そしてこの場に残ったのは、俺とルリ、キャロ、シャロ、そしてナフティカと【死を呼ぶ混合種】だけになった。
「ねぇ、君」
不意にナフティカが俺を指差しながら話しかけてくる。相変わらずニコニコ笑顔で若干気味が悪い。
「多分、君はあの中で強い人間なんだろ?そして慕われてる。ぼくね、そういう人間が大っ嫌いなんだ。そういう人間は真正面から、正々堂々殺した方が気持ちいい。だからね、君とぼくで1対1をしよう。命を懸けた、ルールなんてない殺し合いさ」
最後の言葉を言い終わると同時に口角をにやりと上げ、先ほどまでとは違う。恐ろしい笑みを浮かべた。だが戦う前から俺とナフティカの差は実力はハッキリしている。でも退くに退けない。
「わかった、その殺し合い、受けよう」
「シオン!!」
「馬鹿じゃないのシオンにぃ!」
「ダメだよ、逃げようよ~」
俺の暴挙を必死に止めようとしてくれる3人。だけどこの場であの化け物と少しでも、殺し合えるのは、俺だけだ。なら俺がやるしかない。

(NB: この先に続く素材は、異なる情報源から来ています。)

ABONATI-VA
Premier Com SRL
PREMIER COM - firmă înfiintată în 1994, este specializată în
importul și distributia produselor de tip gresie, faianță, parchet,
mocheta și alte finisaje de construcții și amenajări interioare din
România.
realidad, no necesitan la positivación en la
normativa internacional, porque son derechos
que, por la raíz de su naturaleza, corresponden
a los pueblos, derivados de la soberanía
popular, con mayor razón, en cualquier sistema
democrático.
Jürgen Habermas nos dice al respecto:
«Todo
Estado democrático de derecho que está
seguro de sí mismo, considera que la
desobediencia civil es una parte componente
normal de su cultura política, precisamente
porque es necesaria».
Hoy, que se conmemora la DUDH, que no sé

「覚悟を決めたんだね、いいよ先手は譲ろう。どんな攻撃でも一撃は無防備で受けてあげる」
そう言いながら奴は、1本の剣を取り出し。構えもせず棒立ちで待っていた。
その間に、自分に掛けられる、支援魔法を掛けて、シャロからも掛けて貰った。
ここまでしたのは初めてで、この状態なら過去最高威力の攻撃が出来そうだ。
数ある攻撃の選択肢の中で俺が選ぶのは1つ。俺の得意魔法で最大魔法の〈光の審判〉だ。そして今回は今まで嫌ってきた詠唱を行う。
本来、詠唱はする事によって魔力精度を高められて、威力を跳ね上げる事ができるのだが、魔法が強力になるにつれて、詠唱時間も長くなる。普通であれば詠唱する時間があるなら、他の魔法を複数回に分けて使用したほうが良い。そのほうが一撃必殺みたいな賭けにならないし、外れた時のリスクも少ないから。

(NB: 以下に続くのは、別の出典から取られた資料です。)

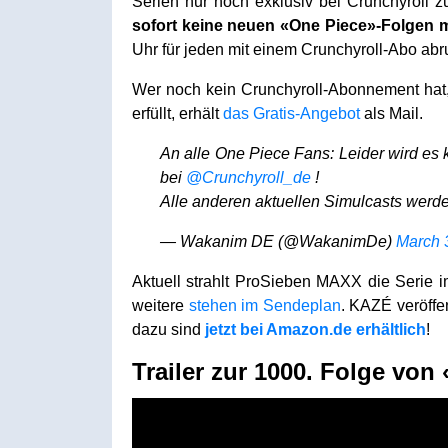
Serien nur noch exklusiv bei Crunchyroll
sofort keine neuen «One Piece»-Folgen
Uhr für jeden mit einem Crunchyroll-Abo abru
Wer noch kein Crunchyroll-Abonnement hat,
erfüllt, erhält
das Gratis-Angebot
als Mail.
An alle One Piece Fans: Leider wird e
bei
@Crunchyroll_de
!
Alle anderen aktuellen Simulcasts werd
— Wakanim DE (@WakanimDe)
March 
Aktuell strahlt ProSieben MAXX die Serie 
weitere
stehen im Sendeplan
. KAZÉ veröffe
dazu sind
jetzt bei Amazon.de erhältlich
!
Trailer zur 1000. Folge von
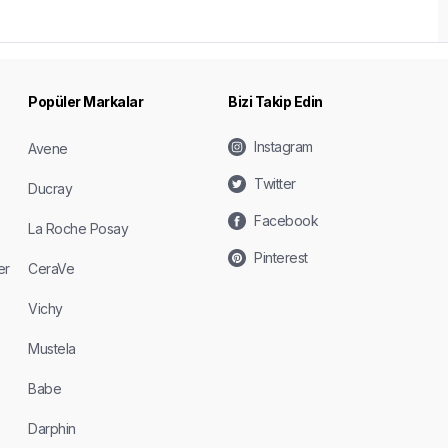
Popüler Markalar
Bizi Takip Edin
Instagram
Avene
Twitter
Ducray
Facebook
La Roche Posay
Pinterest
er
CeraVe
Vichy
Mustela
Babe
Darphin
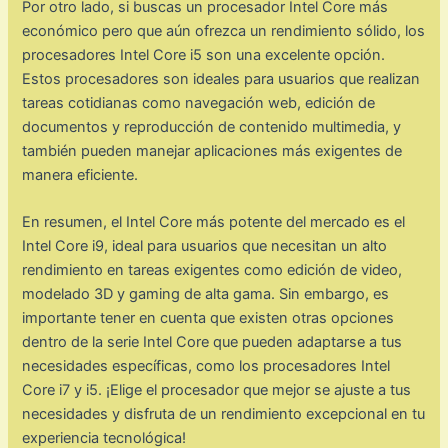
Por otro lado, si buscas un procesador Intel Core más
económico pero que aún ofrezca un rendimiento sólido, los
procesadores Intel Core i5 son una excelente opción.
Estos procesadores son ideales para usuarios que realizan
tareas cotidianas como navegación web, edición de
documentos y reproducción de contenido multimedia, y
también pueden manejar aplicaciones más exigentes de
manera eficiente.
En resumen, el Intel Core más potente del mercado es el
Intel Core i9, ideal para usuarios que necesitan un alto
rendimiento en tareas exigentes como edición de video,
modelado 3D y gaming de alta gama. Sin embargo, es
importante tener en cuenta que existen otras opciones
dentro de la serie Intel Core que pueden adaptarse a tus
necesidades específicas, como los procesadores Intel
Core i7 y i5. ¡Elige el procesador que mejor se ajuste a tus
necesidades y disfruta de un rendimiento excepcional en tu
experiencia tecnológica!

だが今回は別だ。時間を気にしないで詠唱が出来。ただでさえ強力な魔法〈光の審判〉の威力を倍以上には出来る。〈光の審判〉は威力を数値化できるよう魔法ではないが、その効果は倍になると言ってもいい。
「我が名はシオン、この身を持って、最高級の光を使用する。――――」
俺はたっぷり5分以上掛けて魔法の詠唱を行った。その間ナフティカは何もしてこないし、【死を呼ぶ混合種】は眠そうにしている。もうそろそろ、俺の詠唱も終わりそうだった。

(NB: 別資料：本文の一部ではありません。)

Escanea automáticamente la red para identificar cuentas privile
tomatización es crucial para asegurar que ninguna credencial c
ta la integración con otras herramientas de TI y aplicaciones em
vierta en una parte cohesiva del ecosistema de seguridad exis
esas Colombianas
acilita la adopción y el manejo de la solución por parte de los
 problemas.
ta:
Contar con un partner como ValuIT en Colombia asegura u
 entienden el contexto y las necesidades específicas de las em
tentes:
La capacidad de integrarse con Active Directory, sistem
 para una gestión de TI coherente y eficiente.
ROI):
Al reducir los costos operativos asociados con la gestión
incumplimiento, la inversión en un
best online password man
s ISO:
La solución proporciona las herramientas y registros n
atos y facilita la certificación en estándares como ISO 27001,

「――――、闇を払い、悪を裁く。この光こそが正義なり。穿て〈光の審判〉!!」
いつにも増して、強力な光が辺りを包む。過去最大の手応えはあった。
「やったかしら!?」
「あ...」
キャロが咄嗟に言った言葉に俺は反応した。これはわかる。フラグという奴だ。
だが、今のでかなり魔力も使ってしまったし、消滅しててくれればいいのだが...
「ふぅ、ちょっと焦ったよ。でも残念だね、ここからが本番と言う事で。やろうか」
案の定ナフティカは消えておらず。キマイラも何もなかったかのような顔をしていた。
流石にやばい状況に、俺の焦燥感は積もる一方だった。